Artists Building Capacity as World Citizens hosted “Black Towns in 19th-century America,” a program about the experience of African-American life in the US, presented by Brad Randolph and Kevin Wade Mitchell at the Women’s City Club in Portsmouth, NH, Nov. 26, 2017.
The artists were the recipients of ABC-WC scholarships that funded their visit to the Smithsonian’s National Museum of African American History and Culture in Washington, D.C. last August. ABC-WC awarded the scholarships as part of its collaboration with the Black Heritage Trail of New Hampshire, in honor of the UN Decade for People of African Descent.
Both men have long been active in the evolution and growth of the Portsmouth Black Heritage Trail. This organization, established in 1995, works to preserve, celebrate and honor the history and culture of the African-American community in Portsmouth and the New Hampshire region, from its colonial-era African Burying Ground to the modern Civil Rights Movement.

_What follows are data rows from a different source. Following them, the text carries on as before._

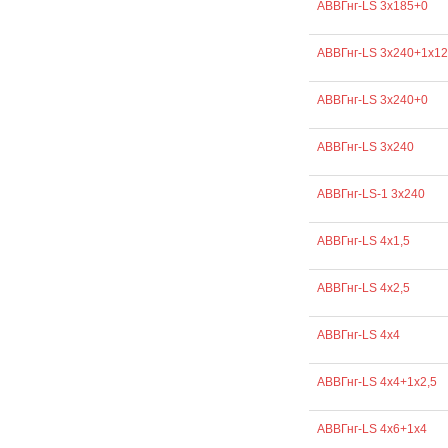
АВВГнг-LS 3х185+0
АВВГнг-LS 3х240+1х1
АВВГнг-LS 3х240+0
АВВГнг-LS 3х240
АВВГнг-LS-1 3х240
АВВГнг-LS 4х1,5
АВВГнг-LS 4х2,5
АВВГнг-LS 4х4
АВВГнг-LS 4х4+1х2,5
АВВГнг-LS 4х6+1х4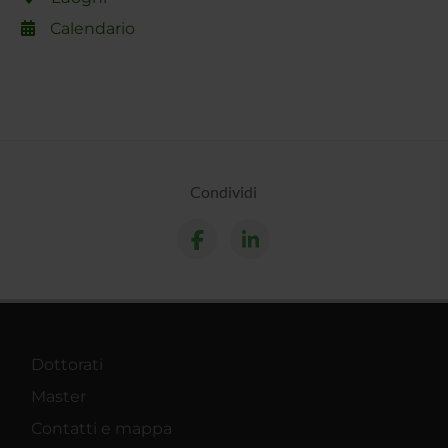
Calendario
Condividi
Dottorati
Master
Contatti e mappa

The Trail, which serves as a model across the country for raising public awareness and appreciation of local Black history, recently evolved into a larger statewide organization, the Black Heritage Trail of New Hampshire.
In keeping with the focus of the Trail, videographer/media artist Brad Randolph offered a media presentation that conveyed the lesser-known history of townships established by free people of color in the US. Drawing on exhibits in the museum and research of his own, Brad detailed the resourceful, cooperative nature of these communities that achieved both growth and prosperity despite unrelenting persecution and prejudice. Many of the values at the heart of these communities arose from community-building principles and values in African cultures, most notably that the needs of all must be honored and met.

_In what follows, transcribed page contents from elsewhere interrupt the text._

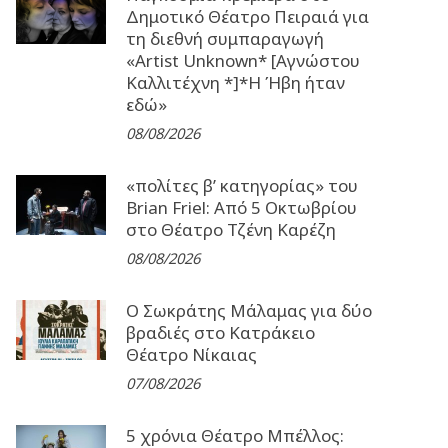
Δημοτικό Θέατρο Πειραιά για
τη διεθνή συμπαραγωγή
«Artist Unknown* [Αγνώστου
Καλλιτέχνη *]*Η Ήβη ήταν
εδώ»
08/08/2026
«πολίτες β’ κατηγορίας» του
Brian Friel: Από 5 Οκτωβρίου
στο Θέατρο Τζένη Καρέζη
08/08/2026
Ο Σωκράτης Μάλαμας για δύο
βραδιές στο Κατράκειο
Θέατρο Νίκαιας
07/08/2026
5 χρόνια Θέατρο Μπέλλος:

Kevin Wade Mitchell, an actor who has performed with several NH theatre companies, movingly portrayed in vignette-style a variety of individuals of African descent, both well-known and those whose stories have nearly been lost. Included was Frederick Douglass, whose home in the Anacostia district of Washington was a part of the August trip to the National Museum. Deeply influenced by this and by much of the biographical material in the museum’s exhibits, Kevin has begun to script a performance that he hopes to share with a wide variety of audiences, and junior-high and high-school youth in particular.
In the discussion that followed the presentation, audience members described the effectiveness of Kevin’s portrayals to be “as if we’re meeting this person.” Brad’s choice of a topic was praised as a means of gaining a far broader and more complete view of the lives of people of color in America’s early history, “one that extends far beyond the experience of enslavement, and also has resources that address needs we still have today.”
Kevin also serves as a Sankofa Scholar and guide for Sankofa Guided Tours, an educational program created by the Portsmouth Black Heritage Trail. The August trip to the National Museum of African American History and Culture, a four-day tour that included about two dozen participants, was organized by Sankofa Tours.